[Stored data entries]
━━━
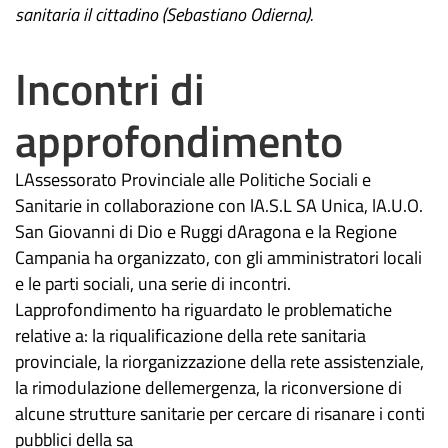
sanitaria il cittadino (Sebastiano Odierna).
Incontri di
approfondimento
LAssessorato Provinciale alle Politiche Sociali e
Sanitarie in collaborazione con lA.S.L SA Unica, lA.U.O.
San Giovanni di Dio e Ruggi dAragona e la Regione
Campania ha organizzato, con gli amministratori locali
e le parti sociali, una serie di incontri.
Lapprofondimento ha riguardato le problematiche
relative a: la riqualificazione della rete sanitaria
provinciale, la riorganizzazione della rete assistenziale,
la rimodulazione dellemergenza, la riconversione di
alcune strutture sanitarie per cercare di risanare i conti
pubblici della sa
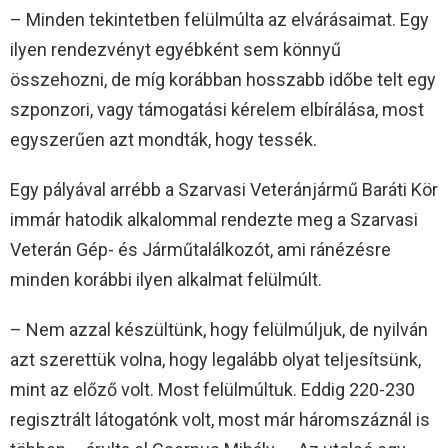
– Minden tekintetben felülmúlta az elvárásaimat. Egy
ilyen rendezvényt egyébként sem könnyű
összehozni, de míg korábban hosszabb időbe telt egy
szponzori, vagy támogatási kérelem elbírálása, most
egyszerűen azt mondták, hogy tessék.
Egy pályával arrébb a Szarvasi Veteránjármű Baráti Kör
immár hatodik alkalommal rendezte meg a Szarvasi
Veterán Gép- és Járműtalálkozót, ami ránézésre
minden korábbi ilyen alkalmat felülmúlt.
– Nem azzal készültünk, hogy felülmúljuk, de nyilván
azt szerettük volna, hogy legalább olyat teljesítsünk,
mint az előző volt. Most felülmúltuk. Eddig 220-230
regisztrált látogatónk volt, most már háromszáznál is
━━━
> What is being asked:
Would you restate word for word every line from the one holding "Veterán Gép- és" to the end of the entries, both ends included?

> Task result:
Veterán Gép- és Járműtalálkozót, ami ránézésre
minden korábbi ilyen alkalmat felülmúlt.
– Nem azzal készültünk, hogy felülmúljuk, de nyilván
azt szerettük volna, hogy legalább olyat teljesítsünk,
mint az előző volt. Most felülmúltuk. Eddig 220-230
regisztrált látogatónk volt, most már háromszáznál is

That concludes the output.